### Exercise
Examine each line of the data, and copy the ones containing "数据来源".
*** Opening of Input ***
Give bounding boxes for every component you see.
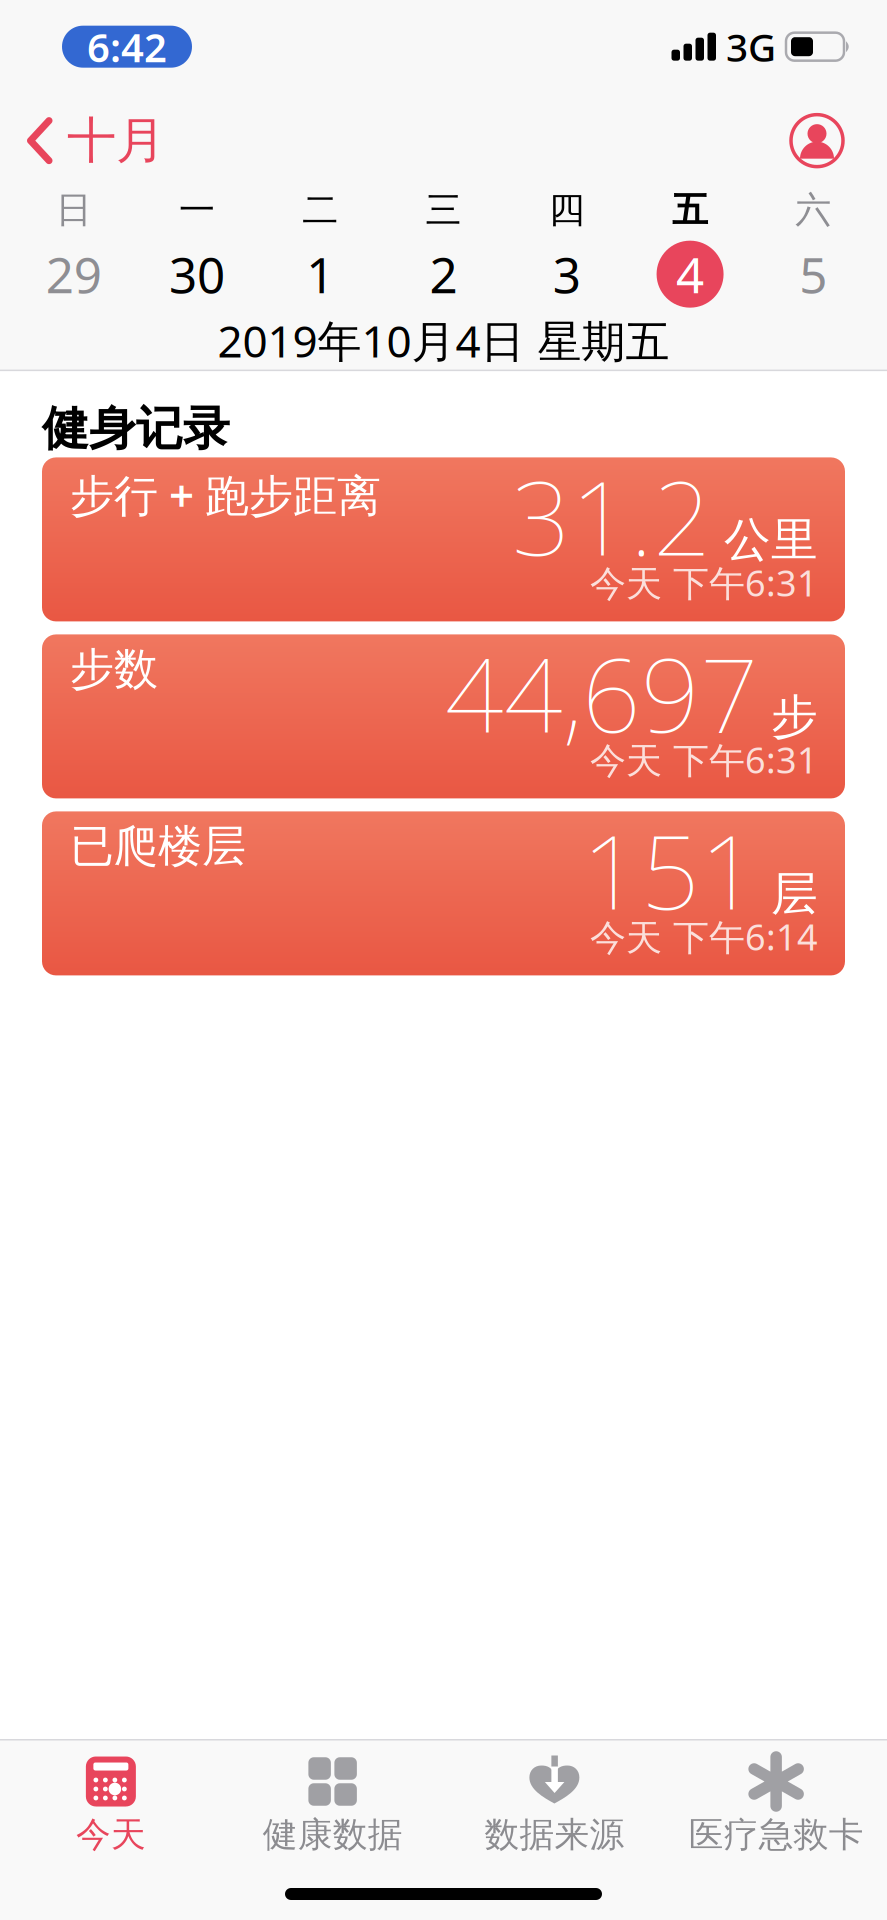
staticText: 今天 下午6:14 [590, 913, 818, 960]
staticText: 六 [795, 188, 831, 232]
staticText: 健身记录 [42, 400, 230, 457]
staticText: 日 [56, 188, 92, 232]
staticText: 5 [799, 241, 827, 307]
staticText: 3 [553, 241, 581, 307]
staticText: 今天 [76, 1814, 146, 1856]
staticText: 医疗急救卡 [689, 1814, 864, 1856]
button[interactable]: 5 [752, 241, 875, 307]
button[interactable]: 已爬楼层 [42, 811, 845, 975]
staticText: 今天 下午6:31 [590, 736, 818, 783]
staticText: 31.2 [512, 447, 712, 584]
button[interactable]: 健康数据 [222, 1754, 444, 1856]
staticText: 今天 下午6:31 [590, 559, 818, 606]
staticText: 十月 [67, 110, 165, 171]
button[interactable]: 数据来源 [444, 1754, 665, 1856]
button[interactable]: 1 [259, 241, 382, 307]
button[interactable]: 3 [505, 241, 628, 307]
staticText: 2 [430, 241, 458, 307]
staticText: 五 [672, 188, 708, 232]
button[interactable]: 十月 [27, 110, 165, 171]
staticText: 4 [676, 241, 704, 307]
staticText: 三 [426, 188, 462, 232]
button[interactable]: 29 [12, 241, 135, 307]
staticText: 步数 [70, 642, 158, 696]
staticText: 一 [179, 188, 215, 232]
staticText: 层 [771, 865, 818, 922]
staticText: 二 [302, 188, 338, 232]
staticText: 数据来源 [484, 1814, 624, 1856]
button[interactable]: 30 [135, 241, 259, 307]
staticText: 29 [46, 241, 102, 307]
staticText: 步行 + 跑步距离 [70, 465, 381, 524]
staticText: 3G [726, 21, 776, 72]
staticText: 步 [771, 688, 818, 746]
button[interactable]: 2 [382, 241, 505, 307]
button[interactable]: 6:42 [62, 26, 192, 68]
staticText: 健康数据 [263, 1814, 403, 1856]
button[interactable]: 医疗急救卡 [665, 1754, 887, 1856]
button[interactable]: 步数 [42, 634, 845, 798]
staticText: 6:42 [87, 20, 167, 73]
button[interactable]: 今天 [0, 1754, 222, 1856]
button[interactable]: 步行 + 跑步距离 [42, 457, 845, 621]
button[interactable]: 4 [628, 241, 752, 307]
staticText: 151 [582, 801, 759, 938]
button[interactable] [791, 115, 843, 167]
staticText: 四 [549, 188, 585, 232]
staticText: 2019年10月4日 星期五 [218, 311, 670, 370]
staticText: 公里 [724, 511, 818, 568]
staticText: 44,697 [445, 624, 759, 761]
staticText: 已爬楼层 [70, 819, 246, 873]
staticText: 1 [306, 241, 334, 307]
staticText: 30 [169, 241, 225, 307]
*** Close of Input ***
*** Opening of Input ***
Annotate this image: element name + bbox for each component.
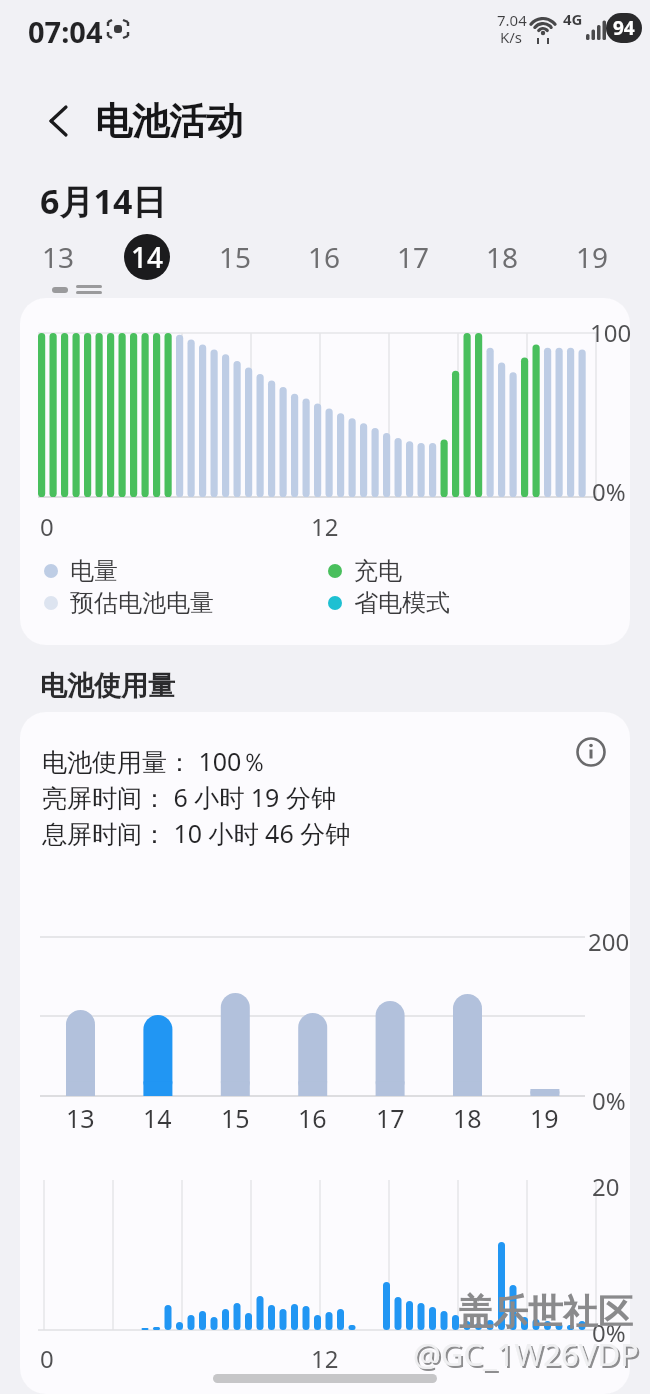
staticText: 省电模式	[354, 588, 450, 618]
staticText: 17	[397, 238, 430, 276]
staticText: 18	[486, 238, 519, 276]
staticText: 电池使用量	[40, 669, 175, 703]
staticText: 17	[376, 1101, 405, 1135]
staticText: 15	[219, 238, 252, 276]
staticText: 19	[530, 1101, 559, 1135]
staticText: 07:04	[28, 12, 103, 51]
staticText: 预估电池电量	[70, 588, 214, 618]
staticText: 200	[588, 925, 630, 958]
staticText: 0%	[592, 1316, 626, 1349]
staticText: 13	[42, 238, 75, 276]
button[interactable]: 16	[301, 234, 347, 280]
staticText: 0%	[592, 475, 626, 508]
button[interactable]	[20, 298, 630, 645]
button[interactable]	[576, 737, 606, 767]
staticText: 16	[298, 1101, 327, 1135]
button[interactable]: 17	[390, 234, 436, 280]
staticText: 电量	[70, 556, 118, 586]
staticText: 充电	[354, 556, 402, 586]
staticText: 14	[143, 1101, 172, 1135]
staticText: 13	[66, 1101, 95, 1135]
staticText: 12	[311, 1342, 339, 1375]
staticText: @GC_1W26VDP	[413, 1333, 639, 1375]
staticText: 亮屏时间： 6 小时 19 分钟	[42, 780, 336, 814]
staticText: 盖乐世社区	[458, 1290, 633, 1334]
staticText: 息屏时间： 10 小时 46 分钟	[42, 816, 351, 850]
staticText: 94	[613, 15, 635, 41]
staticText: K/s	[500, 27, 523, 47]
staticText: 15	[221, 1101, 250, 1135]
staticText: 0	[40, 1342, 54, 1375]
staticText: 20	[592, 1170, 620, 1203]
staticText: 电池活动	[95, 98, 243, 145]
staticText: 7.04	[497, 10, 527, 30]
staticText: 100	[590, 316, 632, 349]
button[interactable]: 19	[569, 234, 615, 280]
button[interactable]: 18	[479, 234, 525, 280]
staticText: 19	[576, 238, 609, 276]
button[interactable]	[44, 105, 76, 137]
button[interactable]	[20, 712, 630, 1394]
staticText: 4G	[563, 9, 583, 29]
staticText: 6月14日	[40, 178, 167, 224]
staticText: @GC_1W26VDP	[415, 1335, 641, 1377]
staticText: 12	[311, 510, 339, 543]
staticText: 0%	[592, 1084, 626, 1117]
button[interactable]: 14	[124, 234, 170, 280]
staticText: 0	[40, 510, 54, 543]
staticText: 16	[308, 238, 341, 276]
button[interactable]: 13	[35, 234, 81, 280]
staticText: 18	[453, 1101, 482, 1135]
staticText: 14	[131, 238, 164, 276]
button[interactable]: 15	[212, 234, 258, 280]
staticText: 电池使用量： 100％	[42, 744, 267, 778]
*** Close of Input ***
### Exercise answer
button[interactable]: 数据来源 [444, 1754, 665, 1856]
staticText: 数据来源 [484, 1814, 624, 1856]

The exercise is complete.